The Rise of the Indian Sharing Economy

The sharing economy is a socio-economic ecosystem built around the sharing of human and physical resources. It includes the shared creation, production, distribution, trade and consumption of goods and services by different people and organizations.

The concept of “sharing” is not entirely new as some of the earliest forms of human transactions involved bartering of goods and services without any monetary exchange. The digital evolution brought about by technology has taken this concept forward and created opportunities where individuals can monetize their skills and suitably use underutilized resources.

Sharing economy activities fall into four broad categories:

  • Recirculation of goods
  • Increased utilization of durable assets
  • Exchange of services
  • Sharing of productive assets

Sharing businesses either own goods or provide services that they rent to customers, often on a short-term basis, or create peer-to-peer platforms connecting providers and users for the exchange, purchase, or renting of goods and services. This can encompass everything from crowd-funding sites to on-demand technologies, such as Uber and Ola (transportation), to hospitality platforms such as Stayzilla, and OYO Rooms. The uniting factor for these companies and initiatives is their ability to bring people together, often through an online platform, to share or exchange underutilized assets without large transaction costs.

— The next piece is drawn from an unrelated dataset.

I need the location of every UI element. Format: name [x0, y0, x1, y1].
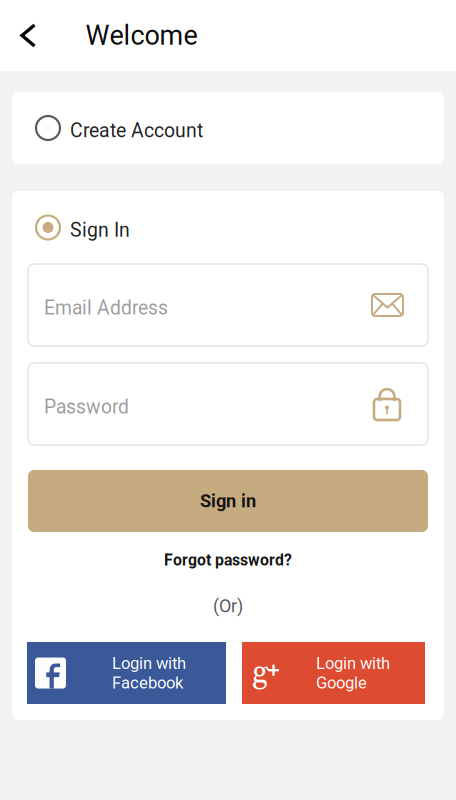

The Economics of the Sharing Economy- Unlocking Hidden Value

Consumers, on-demand technology platforms and suppliers are critical elements of the sharing economy ecosystem, and their effective interaction leads to increased efficiency aimed at achieving better utilization of resources for all the concerned stakeholders as illustrated below.

  • Consumers: From the demand side, consumers see numerous benefits such as on-demand services at lower prices, convenience and variety of options.
  • On-demand technology providers and suppliers: There are increased benefits such as better utilization of infrastructure, easier access to wider customer base and increased business opportunities for micro-entrepreneurs.

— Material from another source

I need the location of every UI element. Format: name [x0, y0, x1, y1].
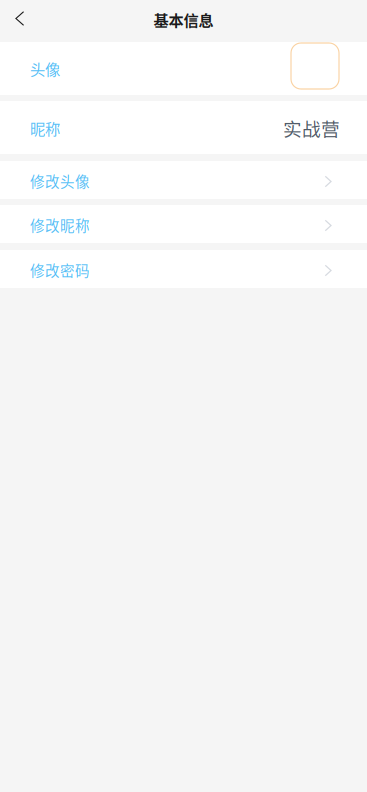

Increased demand for goods and services enable suppliers such as hotels and restaurants to tap new customer groups who can access their platforms via the internet that were otherwise inaccessible. In order to create trust among consumers, platforms must ensure their systems allow for consistent experience to consumers and suppliers to grow their businesses.

The Indian Sharing Economy Landscape- Led by 3 sectors

The sharing economy as a concept first became popular in India with on-demand transportation platforms that allowed consumers to connect with a verified nearby driver users willing to drive them to their destination for rates set by the service. The sharing economy may also change other aspects of the transportation market, for example rise of car-pooling platforms. The trend is now being followed by other sectors including hospitality and food & beverages. New business models are allowing travelers to forgo traditional hotels in favor of renting new options like spare rooms and homes. Airbnb, Stayzilla and OYO rooms are among some of the platforms for accommodation currently present in India.  The F&B business is taking advantage of on-demand technology platforms by cementing the gap between restaurant- goers and facilitating accelerated delivery. Companies such as Swiggy, Food Panda, and Zomato are making food delivery and payment more efficient.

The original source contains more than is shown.